On Thursday, July 1, a surgeon inserted a feeding tube, known as a PEG (percutaneous endoscopic gastrostomy) tube. We agonized over this decision. At this point, it had been more than four days since Linda had received food of any kind, other than glucose. At the same time, there are both physical and psychological implications to the insertion of a PEG tube. Feeding through a tube is a form of life support, and as such it is something that, if Linda's condition did not improve, would be incredibly difficult for us to withhold. There also was a chance for infection, Dr. Mahmood explained, and even worse, because Linda would have to be temporarily intubated during the surgery, there was a slim chance that she would not resume breathing on her own once the surgery was over, and that she would have to remain on a ventilator.

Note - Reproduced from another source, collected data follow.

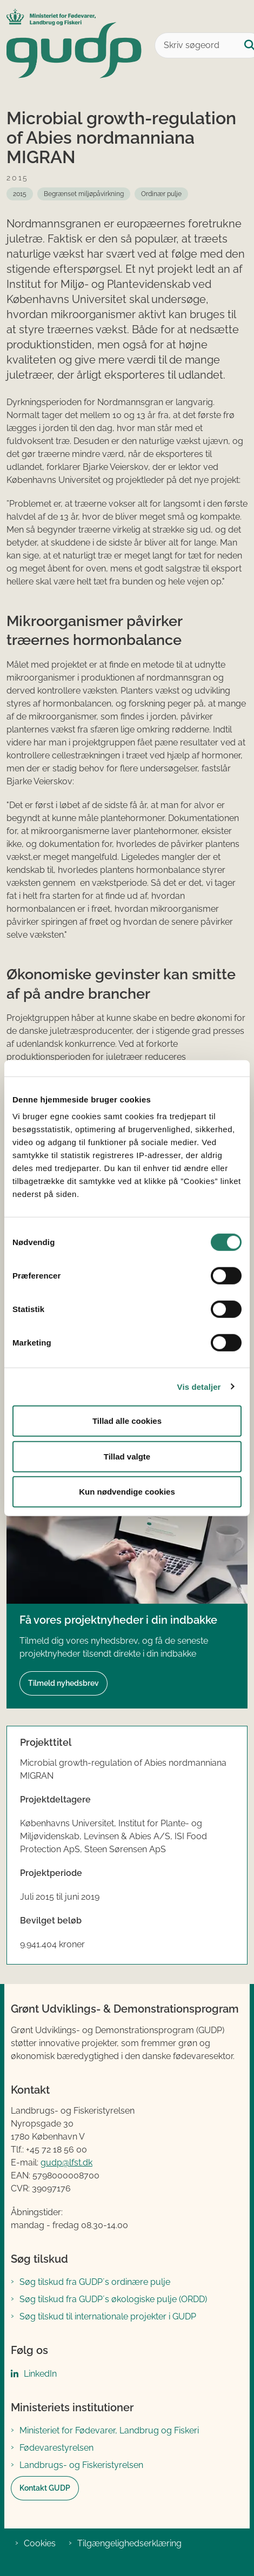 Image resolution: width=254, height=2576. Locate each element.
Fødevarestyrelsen (56, 2448)
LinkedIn (40, 2374)
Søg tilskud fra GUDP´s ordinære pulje (94, 2282)
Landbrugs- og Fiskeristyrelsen (81, 2465)
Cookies (40, 2543)
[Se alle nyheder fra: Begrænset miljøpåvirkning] (83, 193)
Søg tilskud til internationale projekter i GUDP (107, 2316)
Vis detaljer (199, 1386)
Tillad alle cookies (127, 1420)
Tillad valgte (127, 1456)
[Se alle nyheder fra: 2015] (19, 193)
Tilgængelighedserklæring (129, 2543)
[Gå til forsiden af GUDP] (71, 45)
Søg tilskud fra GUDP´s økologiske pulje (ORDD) (113, 2299)
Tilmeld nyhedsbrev (63, 1683)
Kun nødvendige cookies (127, 1491)
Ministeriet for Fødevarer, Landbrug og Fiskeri (109, 2430)
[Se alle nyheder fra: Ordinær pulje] (161, 193)
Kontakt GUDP (44, 2488)
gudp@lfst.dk (66, 2162) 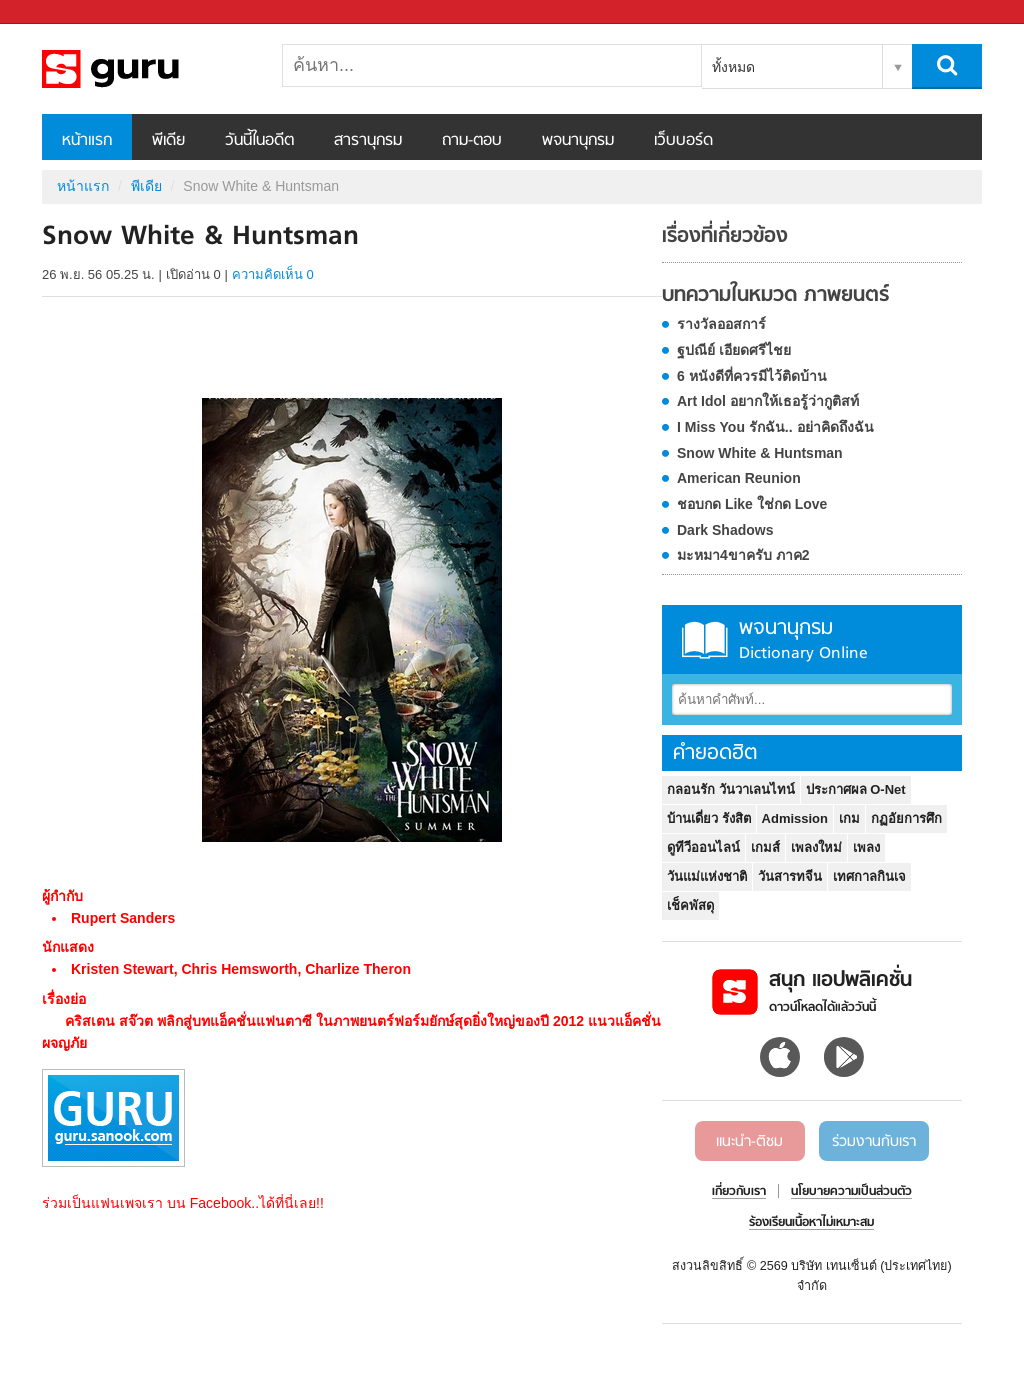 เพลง (866, 847)
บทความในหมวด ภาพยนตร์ (775, 296)
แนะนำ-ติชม (749, 1142)
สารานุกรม (368, 141)
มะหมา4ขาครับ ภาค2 (743, 555)
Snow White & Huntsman (760, 453)
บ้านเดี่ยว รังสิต (709, 818)
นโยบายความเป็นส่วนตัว (851, 1192)
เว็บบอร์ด (683, 141)
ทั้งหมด (733, 67)
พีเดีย (168, 141)
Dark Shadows (725, 530)
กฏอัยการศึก (906, 818)
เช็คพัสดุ (690, 905)
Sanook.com (60, 12)
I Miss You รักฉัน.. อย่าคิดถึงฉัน (775, 427)
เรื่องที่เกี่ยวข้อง (725, 237)
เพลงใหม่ (816, 847)
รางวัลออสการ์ (721, 324)
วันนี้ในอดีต (259, 141)
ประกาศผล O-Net (856, 789)
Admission (795, 818)
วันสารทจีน (790, 876)
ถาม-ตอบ (472, 141)
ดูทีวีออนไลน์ (703, 847)
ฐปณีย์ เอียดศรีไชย (734, 350)
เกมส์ (765, 847)
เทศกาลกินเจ (869, 876)
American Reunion (739, 478)
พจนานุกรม (578, 141)
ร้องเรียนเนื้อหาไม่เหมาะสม (811, 1223)
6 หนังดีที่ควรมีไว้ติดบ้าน (752, 376)
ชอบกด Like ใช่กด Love (752, 504)
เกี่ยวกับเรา (739, 1192)
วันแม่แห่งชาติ (707, 876)
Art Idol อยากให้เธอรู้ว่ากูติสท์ (768, 401)
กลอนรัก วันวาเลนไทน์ (731, 789)
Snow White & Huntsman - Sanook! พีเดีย (147, 69)
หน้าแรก (87, 141)
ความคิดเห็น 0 (273, 274)
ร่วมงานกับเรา (874, 1142)
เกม (849, 818)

All of these possibilities were horrifying. So we had to decide whether to opt for the PEG tube, with all of these possibilities, or for the less invasive nasogastric feeding (in which a tube is inserted into the stomach through the nose). But the doctor assured us that these negative outcomes were possible, but unlikely. He went on to explain that nasogastric feeding was not desirable for several reasons: First, it would not allow them to administer medications as effectively as they could using the PEG tube. Second, it would make it more difficult for us to place Linda at a skilled nursing facility--to cover a stay at a SNF, the insurance company requires what is called "skillable" care. Because Linda was not on any other form of life support, the PEG tube would be the skillable care needed for her to qualify for coverage.
Finally, it was clear at this point that this would not be a short-term situation. Inserting the PEG tube now, the doctor explained, would mean she would only have to undergo one procedure. It was highly likely that even if a nasogastric tube was used, a PEG tube would be needed anyway. So, after much agonizing, we decided to go through with the surgery. The insertion of the PEG tube was very quick--the surgeon called us before the surgery happened, and then 15 minutes later when it was complete. We were relieved that the surgery happened without incident. She continued to breath on her own after she was extubated post-surgery, and more important, she was receiving nutrients and medications again.
It was not a day later that a physical therapist came into evaluate Linda, and even had her sitting up. The physical therapist, PT assistant, and nurse all were amazed that even while in a coma, Linda could automatically put her hands down on the bed and on her knees to keep her balance. This was really our first indication of hope.
At this point, Ozarks Medical had done all they could for Linda. We wanted to bring Linda up to St. Louis, both so we could get a second opinion and have her nearer to us. At first, no hospital in the St. Louis area would accept her, because they had no available beds--all due to a surge in COVID-19 patients. But on Thursday, we got the word: St. Luke's Hospital in Chesterfield, a suburb of St. Louis, had a bed available and would accept her for admission.
Around 11:00 p.m. on Friday, July 2, a nurse called me on my cell phone to tell me that Linda would be transported by EMS overnight from Ozarks Medical to St. Luke’s. By the next morning, she had been admitted. Marilyn had headed back up to St. Louis the day before to be there ahead of time.
Ed and I stayed behind one day longer. On Saturday, Ed went for the day to his family reunion about 90 miles away, while I stayed behind to pack and prepare to return. We let a few of Linda's friends and neighbors know what was happening, and then on Sunday, July 4th, we headed back up. It felt like anything but a holiday weekend.